For by attributing to Freud only the classic merits of Columbus and Copernicus, psychoanalysis simply becomes progress made within classical psychology, a simple reversing of the values of old psychology, but only a reversing of the hierarchical order of its values; a group of discoveries that the categories of official psychology can accept, provided it expands to fit in so much material. Indeed, what the discussion thus directed is questioning are theories and attitudes, and not the very existence of classical psychology.

In fact, it is not evolution that is taking place, but revolution, only a revolution a little more Copernican than we think: psychoanalysis, far from being an enrichment of classical psychology, is actually the demonstration of its defeat. It constitutes the first phase of breaking away from the traditional ideal of psychology, with its inspiring occupations and strengths; the first escape from the field of influence which has held it prisoner for centuries, the same as behaviourism is the premonition of the next break with its notions and fundamental conceptions.

25. If psychoanalysts are collaborating with their enemies in the canalisation of the psychoanalytic revolution, it is because they have kept, deep down, a fixation on the ideal, on the categories, and on the terminology of classical psychology.

It is, also, unquestionable that the theoretical framework of psychoanalysis is full of elements borrowed from the old psychology of the Vorstellung.

Nevertheless, the followers of classical psychology should not have exploited this argument.

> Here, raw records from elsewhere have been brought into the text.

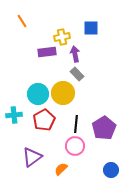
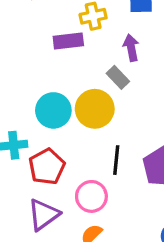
purple arrow: (75, 54) -> (131, 48), moved
red pentagon: (44, 120) -> (47, 167), moved
pink circle: (75, 146) -> (91, 196), moved

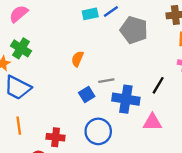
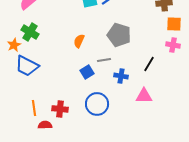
gray pentagon: (134, 30) -> (119, 35), moved
blue cross: (126, 99) -> (121, 76), size x0.6
orange line: (19, 126) -> (34, 108), moved

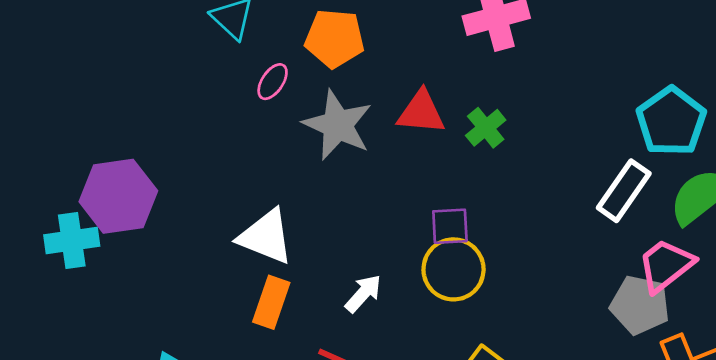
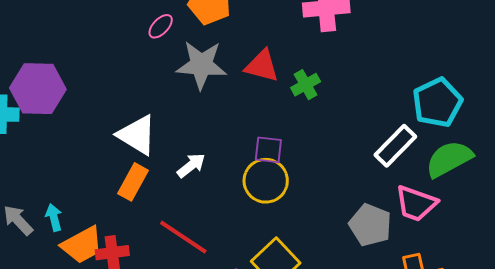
gray star: (338, 125) -> (201, 65), turned -30
pink trapezoid: (666, 265) -> (416, 203), turned -132
white arrow: (363, 293) -> (191, 165), moved
gray pentagon: (640, 305) -> (370, 225), moved

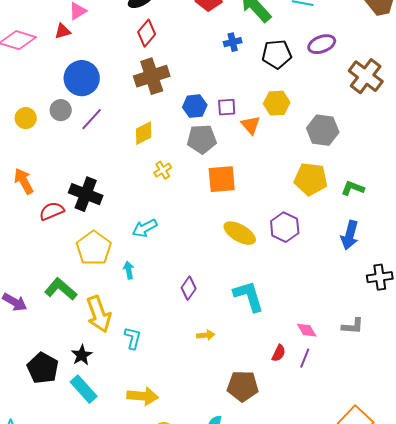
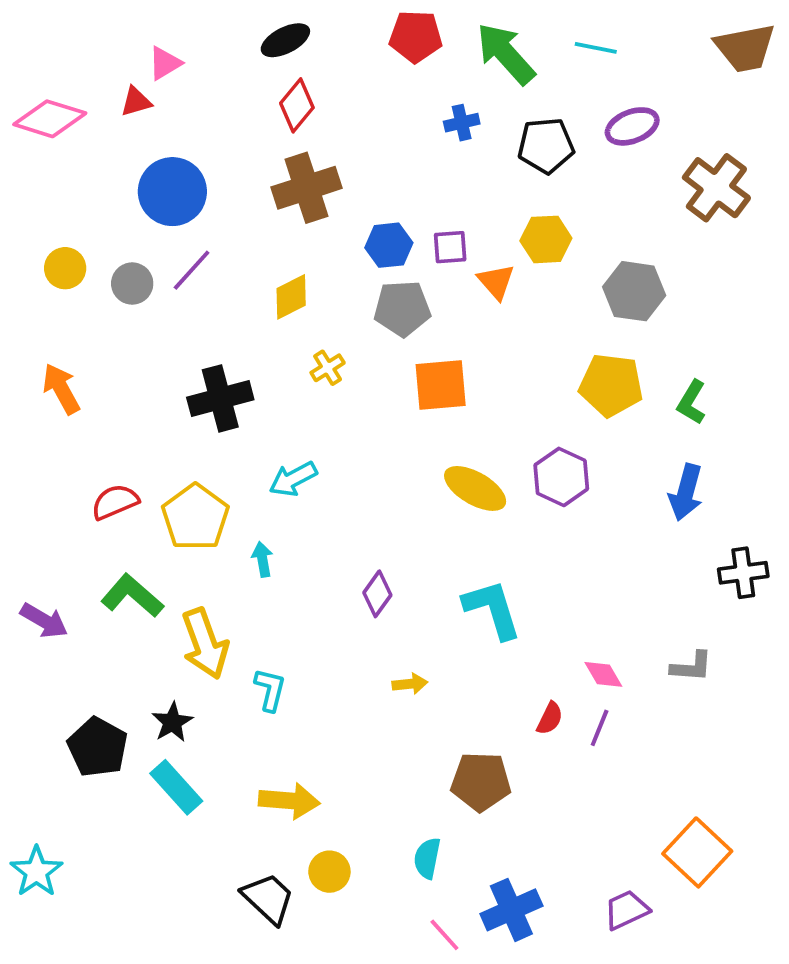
gray circle: (61, 110) -> (132, 284), moved
green L-shape: (353, 188) -> (692, 402), turned -80
black cross: (86, 194) -> (220, 398), moved, turned -36
red semicircle: (52, 211) -> (115, 502), moved

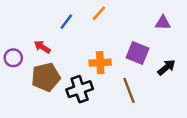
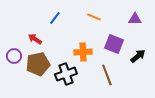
orange line: (99, 13) -> (94, 17), moved, turned 72
purple circle: (13, 58) -> (14, 56), moved

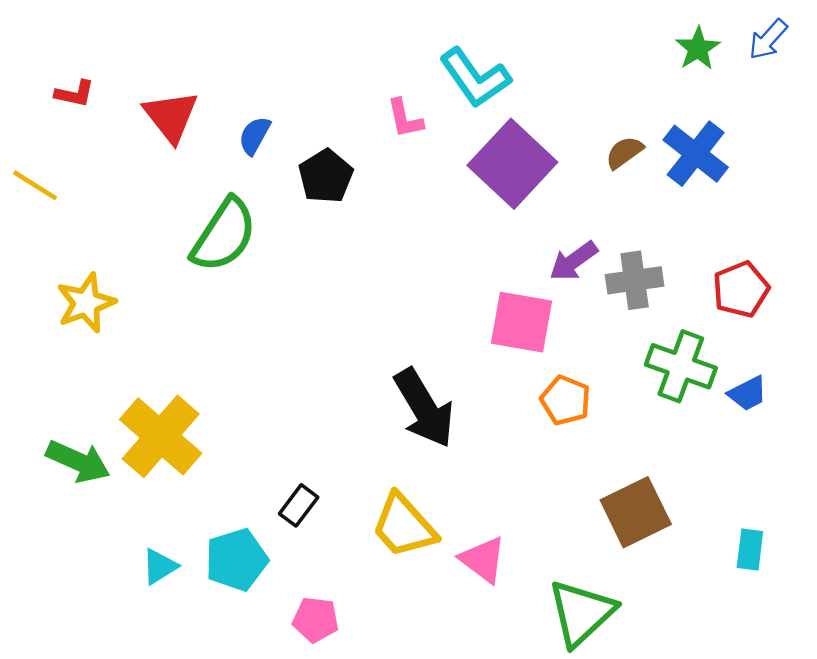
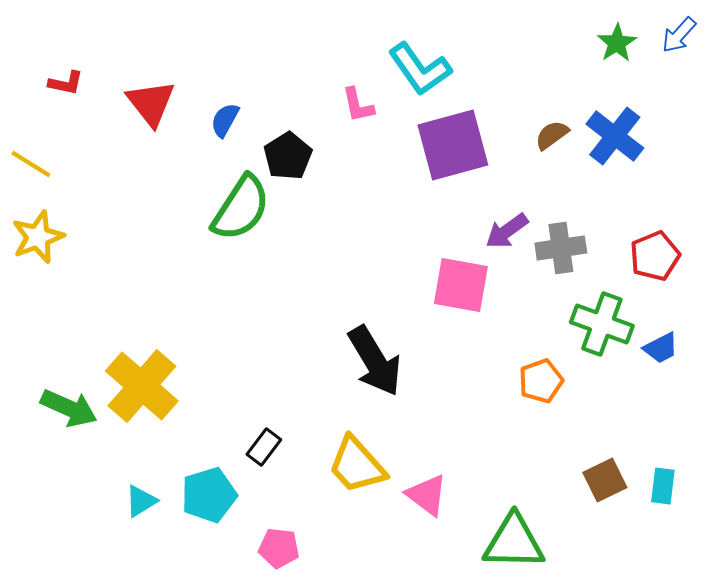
purple square: (512, 164) -> (453, 145), turned 32
green semicircle: (224, 235) -> (241, 208), moved
yellow star: (86, 303) -> (38, 237), moved
orange pentagon: (566, 400) -> (541, 381), moved, turned 30
brown square: (636, 512) -> (605, 480), moved, size x0.7
green triangle: (581, 613) -> (514, 542), turned 44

Because by confusing the essence with the appearance, they only draw attention to the incompatibility in psychoanalysis between fundamental inspiration and the theories in which it is embodied, and thus digging their own graves.

Indeed, in the light of this fundamental inspiration the abstraction of classical psychology bursts forth, and then the true incompatibility appears not that between psychoanalysis and a certain form of classical psychology, but between psychoanalysis and classical psychology in general.

Also, because of the very nature of this incompatibility, each step forward in the comprehension of the concrete orientation of psychoanalysis has for a counterpart the revelation of a constitutive step of classical psychology; thus, the way Freud expresses his discoveries in traditional language and outlines is only a special case that allows us to observe how psychology makes up its facts and theories.

In any case, it is not enough vaguely to reproach Freud of intellectualism or associationism: we need to reveal exactly those thought processes that justify this reproach.

Only, then we will be forced to recognise in light of the true sense of psychoanalysis that these processes whose errors we celebrated with so much pride are, in reality, only the constitutive steps of psychology itself, and the reproach in question will be revealed as a particular case of this illusion that does not stop persecuting psychologists, and that consists in believing that we have changed our essence, when in fact we have only changed our dress….

26. We want to look for the teaching that psychoanalysis brings to psychology by demonstrating the preceding affirmations.

We will need then, on the one hand, to release psychoanalysis from the prejudices of followers and adversaries by seeking its inspiration, and by constantly opposing this inspiration to the constitutive steps of classical psychology of which it implies the negation, and, on the other hand, to judge Freud’s theoretical structures in the name of this inspiration, which will allow us, at the same time, to catch, red-handed, the classic thought processes. Thus, we will obtain not only a clear vision of that incompatibility that we just spoke of but also important indications of the psychology to come.

But as the analysis must be precise, and as it must grasp the way in which psychoanalysis is elaborated and built, we thought that the best thing to do would be to study the dream theory.

Freud himself says: “Psychoanalysis rests on dream theory; the psychoanalytic theory of the dream represents the most complete part of this young science.” Besides, it is in the Traumdeutung that the best sense of psychoanalysis appears and that the constitutive steps are exposed with care and an extraordinary clarity.